As we have already pointed out, back on “Day 9,” to ignore Paul’s admonition in Romans 12:3 not to think “more highly” of ourselves “than we ought to think,” will sentence our souls to a perpetual state of upheaval. How do we avoid making this calamitous mistake and assure ourselves that we are at all times innocent of an exaggerated self-affirmation? I think the answer to this important question is found in two things. First, we must come to know our true spiritual size.
How do we accurately size ourselves spiritually? The answer to this question is actually given to us by the Apostle Paul in the verses that follow Romans 12:3. Here, in verses 4-8, Paul teaches us to size ourselves spiritually by coming to know God’s call upon us and God’s gifting of us. What God has called us to do He has gifted us to do and what God has gifted us to do He has called us to do.

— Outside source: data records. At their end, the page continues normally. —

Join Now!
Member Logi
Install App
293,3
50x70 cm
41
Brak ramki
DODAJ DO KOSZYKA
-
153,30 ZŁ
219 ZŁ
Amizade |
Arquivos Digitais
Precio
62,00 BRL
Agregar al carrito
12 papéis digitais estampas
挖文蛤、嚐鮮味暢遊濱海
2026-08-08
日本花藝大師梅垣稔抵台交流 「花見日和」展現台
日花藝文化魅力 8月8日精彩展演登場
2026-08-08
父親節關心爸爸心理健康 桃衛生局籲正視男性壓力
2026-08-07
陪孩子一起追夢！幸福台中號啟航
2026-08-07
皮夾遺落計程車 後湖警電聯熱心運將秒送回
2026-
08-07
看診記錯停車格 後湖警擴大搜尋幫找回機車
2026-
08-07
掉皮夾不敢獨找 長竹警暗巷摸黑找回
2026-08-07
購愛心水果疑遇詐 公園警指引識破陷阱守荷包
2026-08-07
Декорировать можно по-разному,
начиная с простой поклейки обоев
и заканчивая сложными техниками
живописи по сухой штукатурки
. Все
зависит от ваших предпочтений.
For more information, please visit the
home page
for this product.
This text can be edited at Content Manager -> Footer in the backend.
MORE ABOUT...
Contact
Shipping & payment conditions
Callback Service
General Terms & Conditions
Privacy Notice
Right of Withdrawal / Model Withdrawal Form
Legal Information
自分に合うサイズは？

Doing what God has called and gifted you to do will bring satisfaction and fulfillment to your soul in the service of Christ. Therefore, it is imperative to the calming of your soul that you discover, develop and deploy your spiritual gift or gifts in the church. On the other hand, if you attempt to do what God has not called and gifted you to do, you will not find satisfaction and fulfillment in your service of Christ, but you will be continuously discouraged and frustrated.

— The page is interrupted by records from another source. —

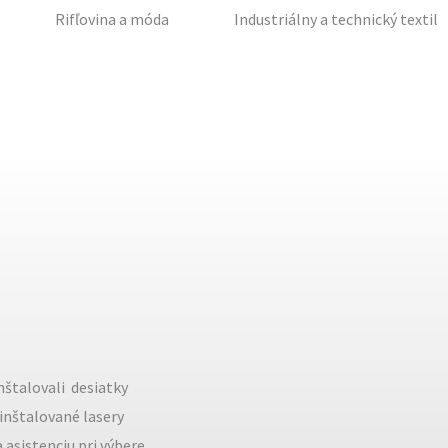
Rifľovina a móda
Industriálny a technický textil
štalovali desiatky
 inštalované lasery
asistenciu pri výbere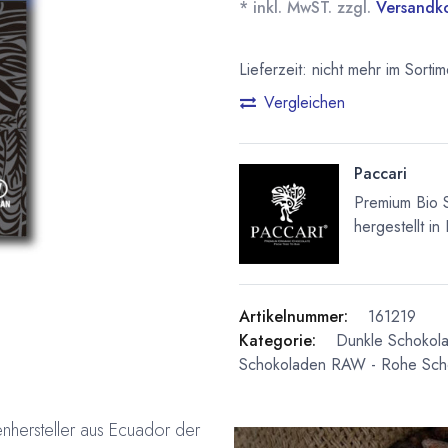
* inkl. MwST. zzgl.
Versandk
Lieferzeit: nicht mehr im Sortim
Vergleichen
Paccari
Premium Bio 
hergestellt in
Artikelnummer:
161219
Kategorie:
Dunkle Schokol
Schokoladen
RAW - Rohe Sch
enhersteller aus Ecuador der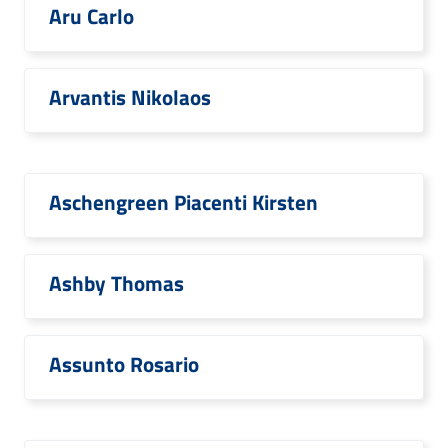
Aru Carlo
Arvantis Nikolaos
Aschengreen Piacenti Kirsten
Ashby Thomas
Assunto Rosario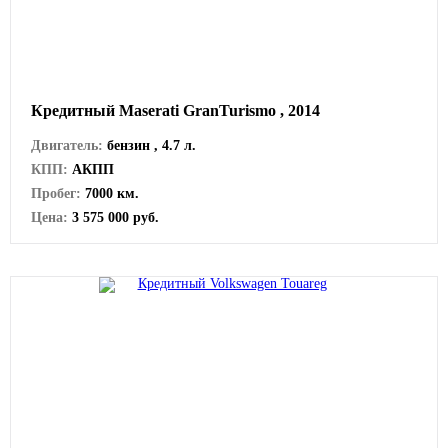
Кредитный Maserati GranTurismo , 2014
Двигатель:
бензин , 4.7 л.
КПП:
АКПП
Пробег:
7000 км.
Цена:
3 575 000 руб.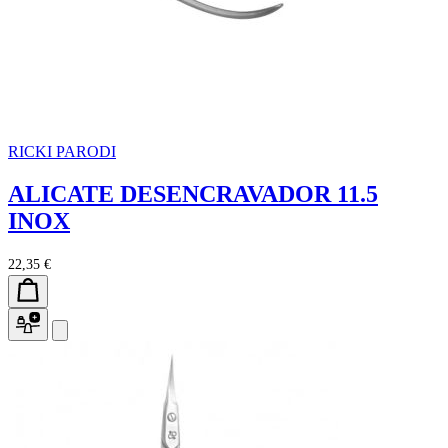
RICKI PARODI
ALICATE DESENCRAVADOR 11.5
INOX
22,35 €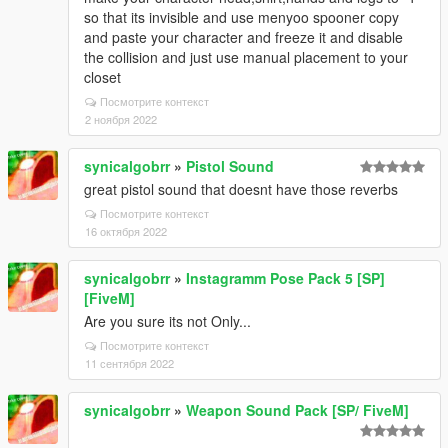
so that its invisible and use menyoo spooner copy
and paste your character and freeze it and disable
the collision and just use manual placement to your
closet
Посмотрите контекст
2 ноября 2022
synicalgobrr
»
Pistol Sound
great pistol sound that doesnt have those reverbs
Посмотрите контекст
16 октября 2022
synicalgobrr
»
Instagramm Pose Pack 5 [SP]
[FiveM]
Are you sure its not Only...
Посмотрите контекст
11 сентября 2022
synicalgobrr
»
Weapon Sound Pack [SP/ FiveM]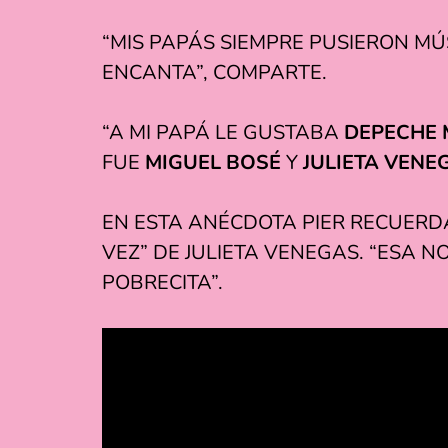
“MIS PAPÁS SIEMPRE PUSIERON MÚS
ENCANTA”, COMPARTE.
“A MI PAPÁ LE GUSTABA
DEPECHE
FUE
MIGUEL BOSÉ
Y
JULIETA VENE
EN ESTA ANÉCDOTA PIER RECUERD
VEZ” DE JULIETA VENEGAS. “ESA 
POBRECITA”.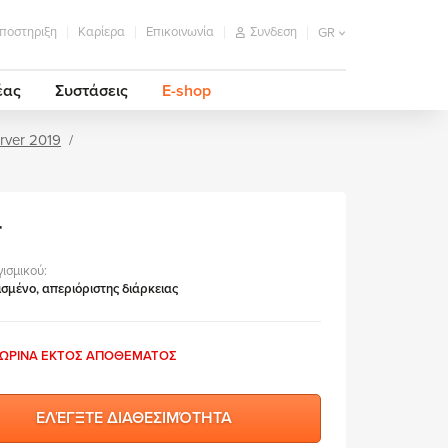
ποστηριξη
Καρίερα
Επικοινωνία
Συνδεση
GR
έας
Συστάσεις
E-shop
rver 2019
r
γισμικού:
ισμένο, απεριόριστης διάρκειας
ΩΡΙΝΑ ΕΚΤΟΣ ΑΠΟΘΕΜΑΤΟΣ
ΕΛΈΓΞΤΕ ΔΙΑΘΕΣΙΜΌΤΗΤΑ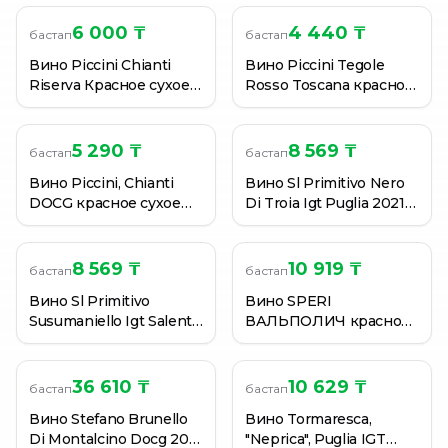
(Италия)
6 000 ₸
4 440 ₸
бастап
бастап
Вино Piccini Chianti
Вино Piccini Tegole
Riserva Красное сухое
Rosso Toscana красное
0,75 л. (Италия)
сухое, 0,75 л.
5 290 ₸
8 569 ₸
бастап
бастап
Вино Piccini, Chianti
Вино Sl Primitivo Nero
DOCG красное сухое
Di Troia Igt Puglia 2021
12,5% 0,75 л. (Италия)
Красн.Сух. 14,5% 0,75 л
8 569 ₸
10 919 ₸
бастап
бастап
Вино Sl Primitivo
Вино SPERI
Susumaniello Igt Salento
ВАЛЬПОЛИЧ красное
2021 Красн.Сух. 14,5%
сухое, 0,75л
0,75 л
36 610 ₸
10 629 ₸
бастап
бастап
Вино Stefano Brunello
Вино Tormaresca,
Di Montalcino Docg 2018
"Neprica", Puglia IGT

Permit me to illustrate this important point. If God has given you a hammer rather than a saw to use in His service, but you insist upon sawing wood with it rather than driving nails, you will be forever discouraged and frustrated in your service of Christ. On the other hand, if you will submit your will to God’s will and surrender your life to His calling, you will discover that driving nails with your God-given hammer brings you great satisfaction and fulfillment in your service of Christ.
The problem with so many Christians today is that they refuse to do what God has called and gifted them to do, feeling it is menial and beneath them. Instead, they attempt to do something God has not called and gifted them to do, feeling it is more meaningful and attention getting. As a result of attempting to do what they are incapable of doing and refusing to do what God has enabled them to do, these Christians end up failing to do anything for God. Like the carnal Corinthians, who the Apostle Paul had such difficulties with, many a contemporary Christian spurns his or her special gift of service in hopes of obtaining one of the more flashy, showy sign gifts.
To calm your soul and to find satisfaction and fulfillment in your service of Christ you must rid yourself of any grandiose designs on your spiritual service. You must submit your will to God’s will and surrender yourself to God’s call upon your life by discovering, developing and deploying your spiritual gift or gifts in the church.
To calm the soul one must count it the highest honor to do anything for Christ, regardless of how mundane or menial it may appear to be.